Ask just about any car guy out there, and they will tell you about that first vehicle they saw that hooked them. There is that one particular car or truck that stands out in their minds; the one that lit that fire, that is burned into their memory banks, and is often at the top of that infamous list of “cars I gotta have.”
For Zack Mahan of Center, Texas, the 58-59 Chevy Apache body style is the one at the top of that list. He recalls that he was about 14 years old, working somewhere in East Texas with his father, when he first saw a 58 or 59 Apache with a “for sale” sign, and absolutely fell in love. The quad headlights, abundance of chrome trim, and cool 50s lines instantly grabbed him. Unfortunately, the truck was sold before he could ever even hope to save enough to buy it. He knew, though, that one day he would have to have one.
Fast forward 25 years, when Zack’s brother called him about a run-down Apache he spotted in an old man’s back yard, not more 20 miles from Zack’s house. It was not running, and was missing a few parts, but the body was in great shape for a 60-year-old truck. After some haggling, a deal was struck, and Zack finally had an Apache to call his own.
After getting it home, Zack began to lay out a vision for the future of truck. Being the owner of Zack’s Tint Shop, a window tint, suspension, and truck accessory shop, he is definitely no stranger to custom vehicles. It was decided that this Apache would be the flagship of his fleet of vehicles. Although Zack and his team deal with custom trucks on the daily, he knew he would have to outsource work to achieve the end goal he had in mind. He contacted his longtime friend Johnny Oates of Pomp’s Rod Shop, and together they devised a plan to build a hotrod shop truck as a billboard for Zack’s business.
Once the truck was Pomp’s, the truck was stripped down to it’s bare bones. The chassis was boxed, 4-linked, and fitted with Airlift and Accuair components, all of which is suspended by custom tube framework, before being sprayed a subtle satin black. A 1980 Camaro front clip was grafted in up front to replace the truck’s antiquated straight axle, and a narrower rear axle helps to make sure the Detroit Steel wheels are swallowed up under the short fleetside wheel arches when the truck is laid out.

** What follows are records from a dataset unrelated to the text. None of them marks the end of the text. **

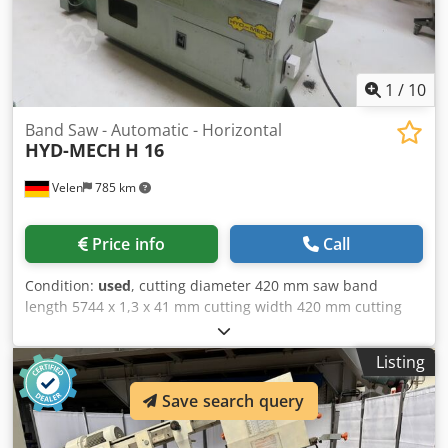
1
/
10
Band Saw - Automatic - Horizontal
HYD-MECH
H 16
Velen
785 km
Price info
Call
Condition:
used
, cutting diameter 420 mm saw band
length 5744 x 1,3 x 41 mm cutting width 420 mm cutting
speed 15 - 110 m/min 7,5 kW weight of the machine ca. 3,5
t dimensions of the machine ca. 2,9 x 2,4 x 2,1 m Hydraulic
Listing
band saw machine with Chodjzdk Hgspfx Acyja - Material
feed 1000mm - Motorized saw blade tension - Emergency
Save search query
stop device - Replacement saw bands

The exterior of the truck is in incredible shape for its age, and the wear and tear of the paint helps to tell stories of the truck’s history as a farm truck. It is evident that the prior owner used it to haul hay, equipment, rolls of barbed wire, and anything else that may have needed moving. Johnny and Zack agreed that they could not have painted it anything better than what Mother Nature had already done to so expertly tell the story of this truck, so the exterior of the truck was left intact.
Under the hood, though, was another story. Since the goal was a driver-quality truck, the original engine was gutted in exchange for the now industry-standard LS swap. The new engine remains relatively stock, but was freshened up with some headers, intake, and other polished accessories before the Painless wiring was all tucked neatly away out of sight. Johnny and his crew shaved the firewall of all the unnecessary things, before coating it all in an antique white to match the wheels and grille.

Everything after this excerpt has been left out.